Biostatistics and Research Decision Sciences, Merck & Co., Inc., Rahway, NJ, 07065, USA.
Biostatistics and Research Decision Sciences, Merck & Co., Inc., North Wales, PA, 19454, USA.
Nat Commun. 2022 Sep 8;13(1):5278. doi: 10.1038/s41467-022-32407-9.
Polygenic risk scores (PRS) have been successfully developed for the prediction of human diseases and complex traits in the past years. For drug response prediction in randomized clinical trials, a common practice is to apply PRS built from a disease genome-wide association study (GWAS) directly to a corresponding pharmacogenomics (PGx) setting. Here, we show that such an approach relies on stringent assumptions about the prognostic and predictive effects of the selected genetic variants. We propose a shift from disease PRS to PGx PRS approaches by simultaneously modeling both the prognostic and predictive effects and further make this shift possible by developing a series of PRS-PGx methods, including a novel Bayesian regression approach (PRS-PGx-Bayes). Simulation studies show that PRS-PGx methods generally outperform the disease PRS methods and PRS-PGx-Bayes is superior to all other PRS-PGx methods. We further apply the PRS-PGx methods to PGx GWAS data from a large cardiovascular randomized clinical trial (IMPROVE-IT) to predict treatment related LDL cholesterol reduction. The results demonstrate substantial improvement of PRS-PGx-Bayes in both prediction accuracy and the capability of capturing the treatment-specific predictive effects while compared with the disease PRS approaches.

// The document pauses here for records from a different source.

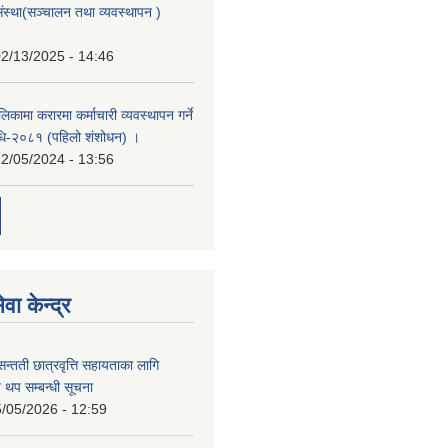
संस्था(सञ्चालन तथा व्यवस्थापन )
2/13/2025 - 14:46
िकामा करारमा कर्माचारी व्यवस्थापन गर्ने
यविधि-२०८१ (पहिलो शंशोधन) ।
2/05/2024 - 13:56
वा केन्द्र
सन्तती छात्रवृत्ति सहायताका लागि
 थप सम्बन्धी सूचना
/05/2026 - 12:59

多基因风险评分(PRS)在过去几年中已成功用于预测人类疾病和复杂特征。对于随机临床试验中的药物反应预测,一种常见的做法是将来自疾病全基因组关联研究(GWAS)的 PRS 直接应用于相应的药物基因组学(PGx)环境。在这里,我们表明这种方法依赖于对所选遗传变异的预后和预测效果的严格假设。我们通过同时对预后和预测效果进行建模,提出了从疾病 PRS 到 PGx PRS 方法的转变,并通过开发一系列 PRS-PGx 方法进一步实现了这一转变,包括一种新的贝叶斯回归方法(PRS-PGx-Bayes)。模拟研究表明,PRS-PGx 方法通常优于疾病 PRS 方法,而 PRS-PGx-Bayes 优于所有其他 PRS-PGx 方法。我们进一步将 PRS-PGx 方法应用于来自大型心血管随机临床试验(IMPROVE-IT)的 PGx GWAS 数据,以预测与治疗相关的 LDL 胆固醇降低。结果表明,与疾病 PRS 方法相比,PRS-PGx-Bayes 在预测准确性和捕捉特定于治疗的预测效果方面都有了很大的提高。